Anaesthesia should be delayed for elective surgery if the patient has an upper respiratory tract infection or an acute episode of asthma.
Management
Ensure the patient is oxygenated and ventilating.
Check the blood pressure and pulse rate.
Increase the oxygen concentration if the patient is hypoxic.
Check for other causes of increased airway pressure such as endobronchial intubation, blocked endotracheal tube, pulmonary oedema, aspiration of gastric contents, pneumothorax or anaphylaxis.
Remove any airway irritant.
Increase the depth of anaesthesia. Halothane and other inhalation agents are good bronchodilators.
Give beta-adrenergic agents, anticholinergics and steroids.
Salbutamol
Salbutamol (Ventolin) may be given by inhalation or injection (intramuscular,subcutaneous or intravenously).
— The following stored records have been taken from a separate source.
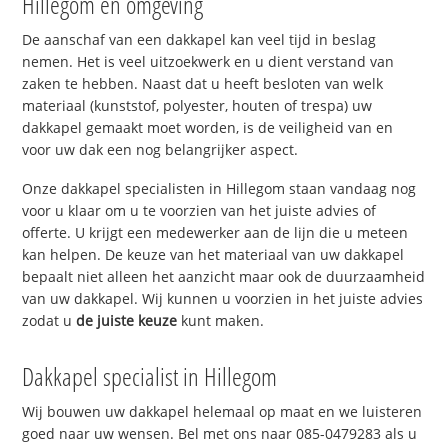
Hillegom en omgeving
De aanschaf van een dakkapel kan veel tijd in beslag
nemen. Het is veel uitzoekwerk en u dient verstand van
zaken te hebben. Naast dat u heeft besloten van welk
materiaal (kunststof, polyester, houten of trespa) uw
dakkapel gemaakt moet worden, is de veiligheid van en
voor uw dak een nog belangrijker aspect.
Onze dakkapel specialisten in Hillegom staan vandaag nog
voor u klaar om u te voorzien van het juiste advies of
offerte. U krijgt een medewerker aan de lijn die u meteen
kan helpen. De keuze van het materiaal van uw dakkapel
bepaalt niet alleen het aanzicht maar ook de duurzaamheid
van uw dakkapel. Wij kunnen u voorzien in het juiste advies
zodat u
de juiste keuze
kunt maken.
Dakkapel specialist in Hillegom
Wij bouwen uw dakkapel helemaal op maat en we luisteren
goed naar uw wensen. Bel met ons naar 085-0479283 als u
Side-effects include tachycardia, tremor, nausea,headache and lactic acidosis.
Inhalation: continuous nebulization (5 mg/2.5 ml) or 8 puffs (100 micrograms/puff).
Intravenous bolus (500 micrograms/ml): 200 to 300 micrograms over 10 minutes.Repeat after 15 minutes if needed.
Intravenous infusion add 5 mg (5 ml of 5 mg/ml) to 45 ml of normal saline (equals 100 micrograms/ml). Start at 5 micrograms/min (3 ml/h) and increase by 1 microgram/min up to a maximum of 10 microgram/min.
Ipratropium
Ipratropium 1 ml nebulized every 2 to 4 hours.
Dexamethasone
Dexamethasone 4 mg intravenously every 8 hours.